SEC charges RR Donnelley with control failures related to cybersecurity incident

In this June Order, SEC Enforcement brought settled charges against R.R. Donnelley & Sons, a “global provider of business communications services and marketing solutions,” for control failures: more specifically, a failure to maintain adequate disclosure controls and procedures related to cybersecurity incidents and alerts and a failure to devise and maintain adequate internal accounting controls—more specifically, “a system of cybersecurity-related internal accounting controls sufficient to provide reasonable assurances that access to RRD’s assets—its information technology systems and networks, which contained sensitive business and client data—was permitted only with management’s authorization.” RRD agreed to pay over $2.1 million to settle the charges.  Interestingly, in a Statement, SEC Commissioners Hester Peirce and Mark Uyeda decried the SEC’s use of “Section 13(b)(2)(B)’s internal accounting controls provision as a Swiss Army Statute to compel issuers to adopt policies and procedures the Commission believes prudent,” not to mention its “decision to stretch the law to punish a company that was the victim of a cyberattack.”  

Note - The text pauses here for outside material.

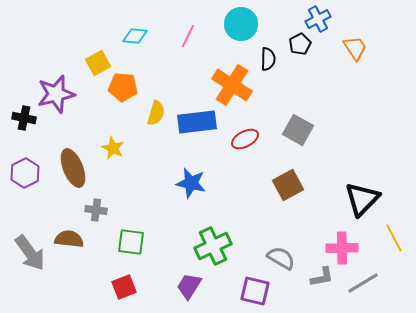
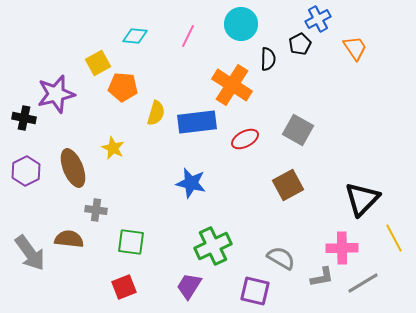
purple hexagon: moved 1 px right, 2 px up
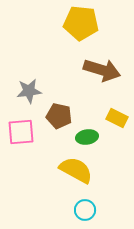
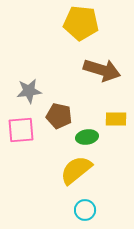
yellow rectangle: moved 1 px left, 1 px down; rotated 25 degrees counterclockwise
pink square: moved 2 px up
yellow semicircle: rotated 68 degrees counterclockwise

Delaware SB 313, controversial proposed corporate law amendments, heads to Governor for signature

What’s the latest on SB 313, the proposed amendments to the Delaware General Corporation Law largely designed to address the outcome of the decision in West Palm Beach Firefighters’ Pension Fund v. Moelis & Company? That case invalidated portions of a stockholder agreement relinquishing to a founding stockholder control over certain corporate governance matters, a decision that many practitioners viewed as inconsistent with current market practice. The proposed amendments in SB 313 would add a new subsection (18) to Section 122 of the DGCL to allow corporations to enter into the types of stockholder contracts at issue in Moelis, even if the provisions are not set forth in a certificate of incorporation.  As discussed in this PubCo post and this PubCo post, those proposed amendments have turned out to be highly contentious: a number of academics and jurists, including Delaware Chancellor Kathaleen McCormick in a seven-page letter to the Delaware State Bar Committee, raised objections to the haste and timing (prior to adjudication of an appeal by the Delaware Supreme Court) of the legislation. And Law360 reports that posts by Vice Chancellor Travis Laster (purportedly not acting as vice chancellor) questioned “S.B. 313’s terms” and contended that “[c]laims by critics that the Moelis decision put thousands of agreements at risk, the vice chancellor wrote, ‘smacks of hyperbole.’” Adding even more fuel to the fire was a letter submitted to the Delaware legislature, posted on the Harvard Law School Forum on Corporate Governance, by a group of over 50 law professors in opposition to the amendments, along with these separate posts by noted academics on the HLS Forum and on the CLS Blue Sky blog, with this lonely post in favor. But the bill then “sailed through” the Delaware Senate “without debate or an opposing vote,” on to the Delaware House. (See this PubCo post.)  The bill has now passed the House and been forwarded to the Governor for signature—but not without some acrimony.